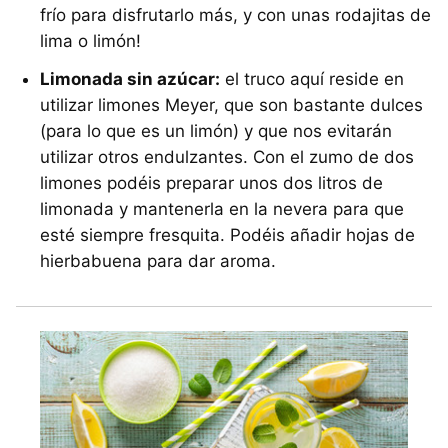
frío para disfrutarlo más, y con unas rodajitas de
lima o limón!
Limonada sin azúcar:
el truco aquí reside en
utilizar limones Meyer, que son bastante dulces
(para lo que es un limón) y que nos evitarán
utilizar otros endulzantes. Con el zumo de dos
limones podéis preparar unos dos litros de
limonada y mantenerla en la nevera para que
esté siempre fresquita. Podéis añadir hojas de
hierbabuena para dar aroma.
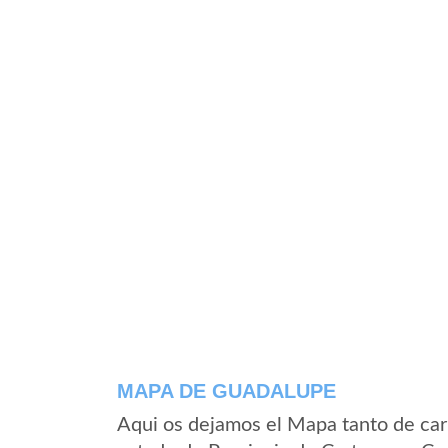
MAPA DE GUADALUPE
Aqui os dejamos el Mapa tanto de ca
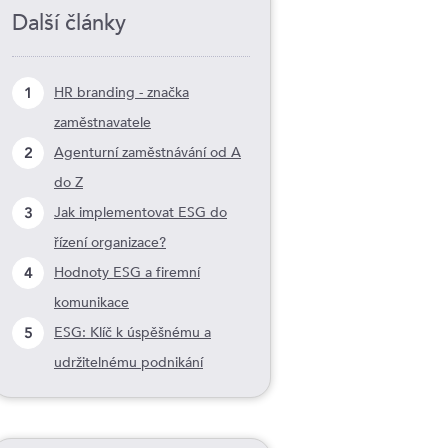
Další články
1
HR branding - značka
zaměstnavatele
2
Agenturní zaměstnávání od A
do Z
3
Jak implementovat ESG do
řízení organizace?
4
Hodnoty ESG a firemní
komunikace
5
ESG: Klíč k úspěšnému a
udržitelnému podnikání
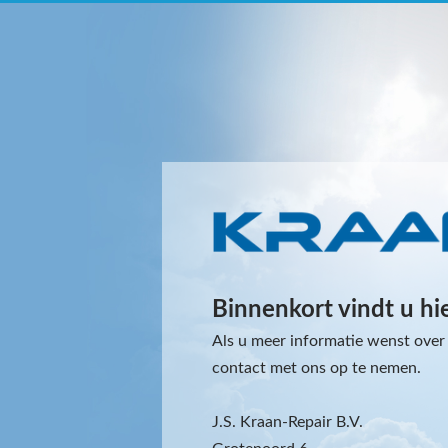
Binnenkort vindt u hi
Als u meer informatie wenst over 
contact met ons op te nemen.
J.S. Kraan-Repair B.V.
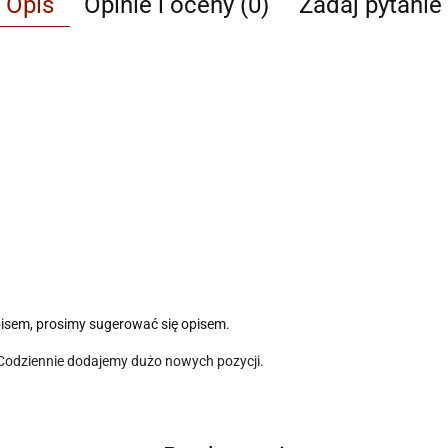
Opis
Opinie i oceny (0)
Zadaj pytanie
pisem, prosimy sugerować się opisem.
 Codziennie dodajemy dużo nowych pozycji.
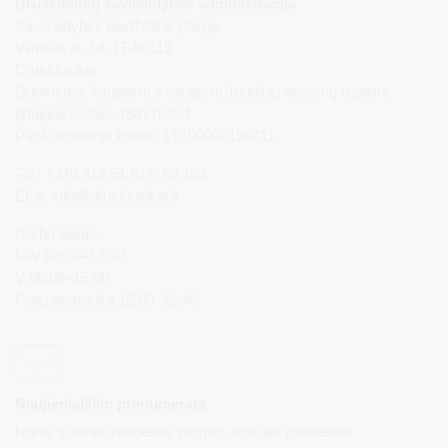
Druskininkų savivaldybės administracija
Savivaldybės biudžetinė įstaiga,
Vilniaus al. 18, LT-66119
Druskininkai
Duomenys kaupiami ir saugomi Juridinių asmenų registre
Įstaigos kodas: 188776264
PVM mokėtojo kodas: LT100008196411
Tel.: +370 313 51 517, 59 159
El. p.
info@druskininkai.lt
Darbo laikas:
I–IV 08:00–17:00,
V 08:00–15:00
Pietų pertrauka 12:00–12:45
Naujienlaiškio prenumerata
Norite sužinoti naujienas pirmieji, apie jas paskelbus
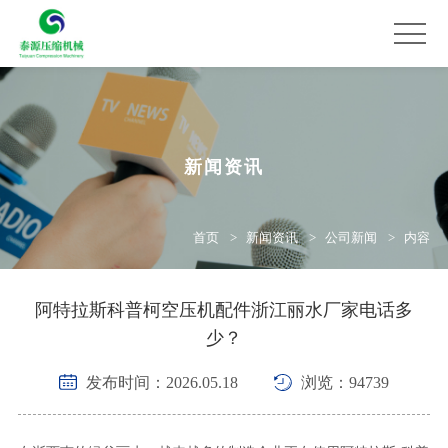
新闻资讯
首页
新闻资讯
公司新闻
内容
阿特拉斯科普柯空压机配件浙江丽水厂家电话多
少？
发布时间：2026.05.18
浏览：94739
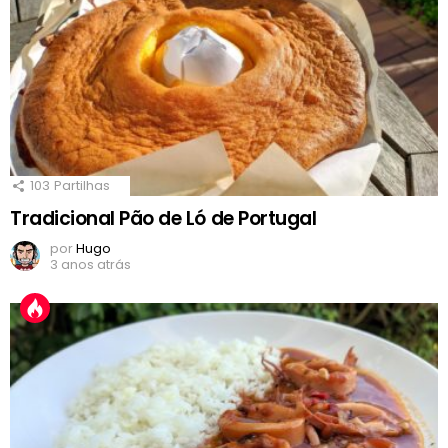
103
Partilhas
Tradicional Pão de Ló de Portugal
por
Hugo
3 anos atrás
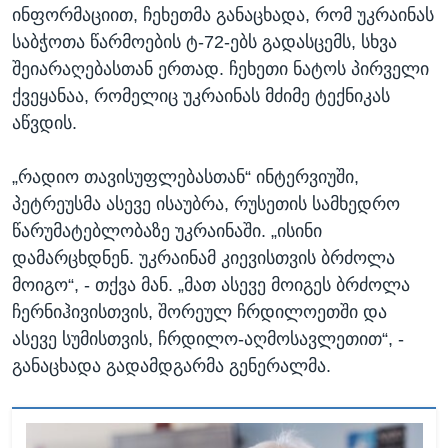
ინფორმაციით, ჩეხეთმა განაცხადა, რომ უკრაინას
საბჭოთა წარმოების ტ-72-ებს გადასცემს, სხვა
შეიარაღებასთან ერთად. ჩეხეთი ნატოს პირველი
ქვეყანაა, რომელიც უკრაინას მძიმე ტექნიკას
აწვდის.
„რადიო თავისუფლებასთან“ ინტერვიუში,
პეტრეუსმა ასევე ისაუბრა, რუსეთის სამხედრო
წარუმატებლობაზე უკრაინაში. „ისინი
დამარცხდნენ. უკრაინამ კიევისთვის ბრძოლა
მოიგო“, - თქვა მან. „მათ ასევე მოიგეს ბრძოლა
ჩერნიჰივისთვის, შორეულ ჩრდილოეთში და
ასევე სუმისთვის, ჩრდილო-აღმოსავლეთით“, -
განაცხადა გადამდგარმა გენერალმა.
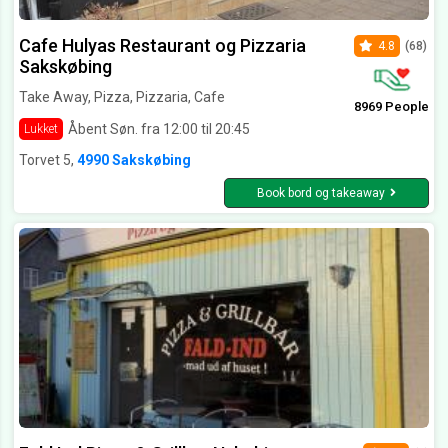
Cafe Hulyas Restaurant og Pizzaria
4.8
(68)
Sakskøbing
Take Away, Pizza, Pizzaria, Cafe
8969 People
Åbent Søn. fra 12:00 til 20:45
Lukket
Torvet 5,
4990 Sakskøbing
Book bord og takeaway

════════════════════

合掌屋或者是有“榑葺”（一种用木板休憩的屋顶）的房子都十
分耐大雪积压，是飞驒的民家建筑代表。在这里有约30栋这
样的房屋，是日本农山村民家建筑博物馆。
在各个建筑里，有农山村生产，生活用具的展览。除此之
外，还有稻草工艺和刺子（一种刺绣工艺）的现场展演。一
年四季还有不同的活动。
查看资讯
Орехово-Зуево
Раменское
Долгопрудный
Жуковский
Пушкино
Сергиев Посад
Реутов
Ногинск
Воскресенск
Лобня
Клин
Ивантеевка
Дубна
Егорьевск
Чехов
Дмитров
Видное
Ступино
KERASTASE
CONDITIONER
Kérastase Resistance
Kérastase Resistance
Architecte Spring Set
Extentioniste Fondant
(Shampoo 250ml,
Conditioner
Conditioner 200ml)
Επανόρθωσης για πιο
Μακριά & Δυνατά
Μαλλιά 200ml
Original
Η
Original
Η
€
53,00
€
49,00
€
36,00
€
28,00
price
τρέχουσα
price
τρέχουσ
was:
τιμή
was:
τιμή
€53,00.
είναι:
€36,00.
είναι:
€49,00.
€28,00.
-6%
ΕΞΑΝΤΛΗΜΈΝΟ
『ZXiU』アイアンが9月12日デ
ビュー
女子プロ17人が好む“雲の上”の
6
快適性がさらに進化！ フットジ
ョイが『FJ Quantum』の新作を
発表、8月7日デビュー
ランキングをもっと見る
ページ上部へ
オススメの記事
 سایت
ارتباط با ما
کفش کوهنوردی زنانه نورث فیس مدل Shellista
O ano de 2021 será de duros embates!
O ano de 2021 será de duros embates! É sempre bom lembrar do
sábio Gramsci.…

════════════════════

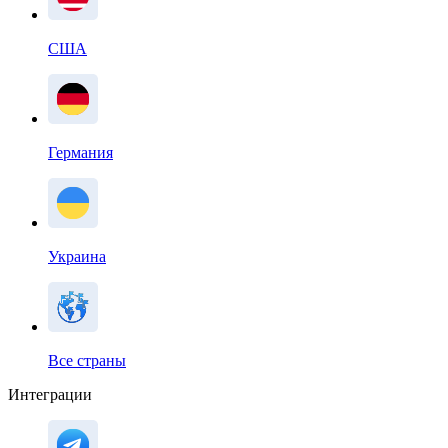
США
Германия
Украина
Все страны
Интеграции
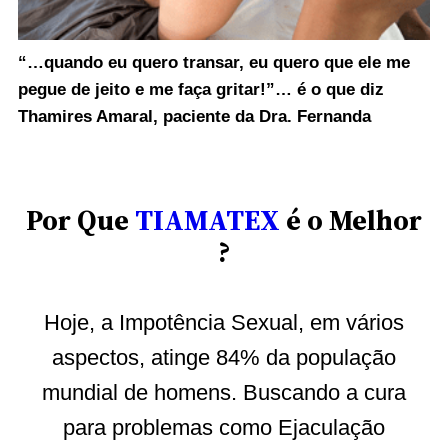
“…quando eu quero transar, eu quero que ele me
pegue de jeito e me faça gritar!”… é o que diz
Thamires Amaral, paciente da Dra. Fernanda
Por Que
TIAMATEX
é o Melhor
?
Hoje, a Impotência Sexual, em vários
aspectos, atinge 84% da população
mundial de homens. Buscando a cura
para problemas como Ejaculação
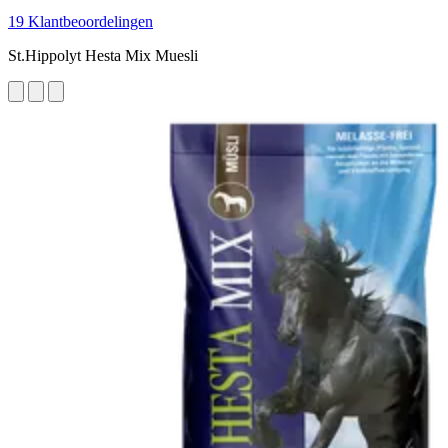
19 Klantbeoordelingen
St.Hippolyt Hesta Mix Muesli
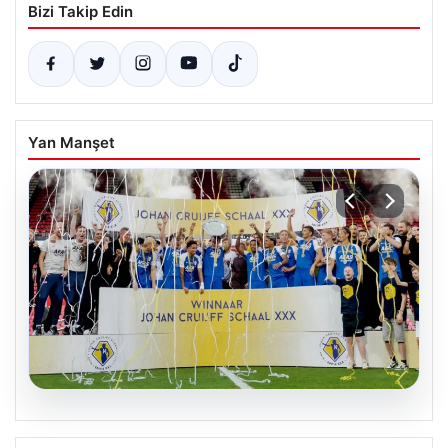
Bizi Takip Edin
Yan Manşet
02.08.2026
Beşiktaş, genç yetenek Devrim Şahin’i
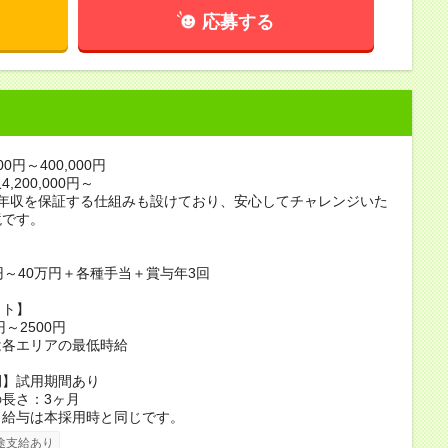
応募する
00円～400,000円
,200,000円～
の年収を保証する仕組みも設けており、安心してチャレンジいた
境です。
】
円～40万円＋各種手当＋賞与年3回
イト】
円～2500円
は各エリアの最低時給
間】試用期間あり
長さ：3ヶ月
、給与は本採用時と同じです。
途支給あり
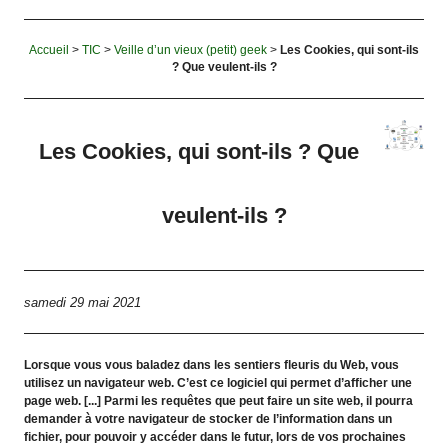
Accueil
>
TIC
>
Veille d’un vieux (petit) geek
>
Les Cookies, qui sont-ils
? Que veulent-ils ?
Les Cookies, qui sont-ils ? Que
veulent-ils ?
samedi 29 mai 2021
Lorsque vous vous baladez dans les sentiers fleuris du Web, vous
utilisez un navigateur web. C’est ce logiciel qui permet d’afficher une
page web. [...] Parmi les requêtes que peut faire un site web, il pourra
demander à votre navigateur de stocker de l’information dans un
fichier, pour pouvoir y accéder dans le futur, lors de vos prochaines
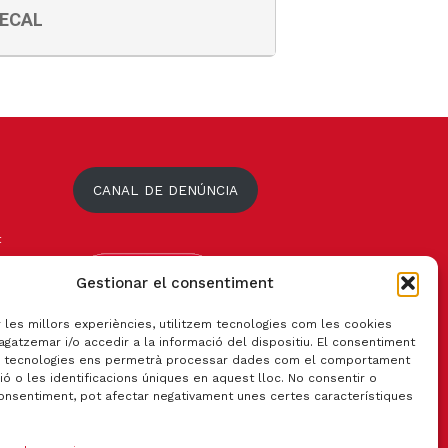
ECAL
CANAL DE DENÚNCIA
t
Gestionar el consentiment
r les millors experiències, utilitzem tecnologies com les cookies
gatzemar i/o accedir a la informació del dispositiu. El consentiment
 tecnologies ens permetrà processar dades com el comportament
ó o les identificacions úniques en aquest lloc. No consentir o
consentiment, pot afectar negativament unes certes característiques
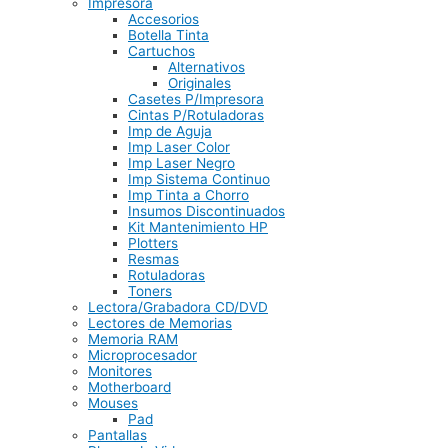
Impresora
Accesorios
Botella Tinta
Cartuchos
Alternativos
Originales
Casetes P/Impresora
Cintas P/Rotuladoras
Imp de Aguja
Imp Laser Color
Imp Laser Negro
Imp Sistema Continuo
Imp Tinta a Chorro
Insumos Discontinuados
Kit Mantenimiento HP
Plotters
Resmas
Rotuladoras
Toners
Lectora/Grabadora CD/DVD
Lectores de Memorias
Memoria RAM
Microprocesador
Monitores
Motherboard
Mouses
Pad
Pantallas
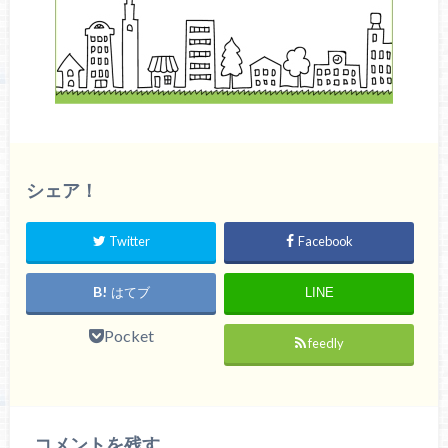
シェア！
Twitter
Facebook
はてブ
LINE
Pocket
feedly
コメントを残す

════════════════════

Where a line of the records has the string "consentiment", copy that line.

Result below:
Gestionar el consentiment
gatzemar i/o accedir a la informació del dispositiu. El consentiment
consentiment, pot afectar negativament unes certes característiques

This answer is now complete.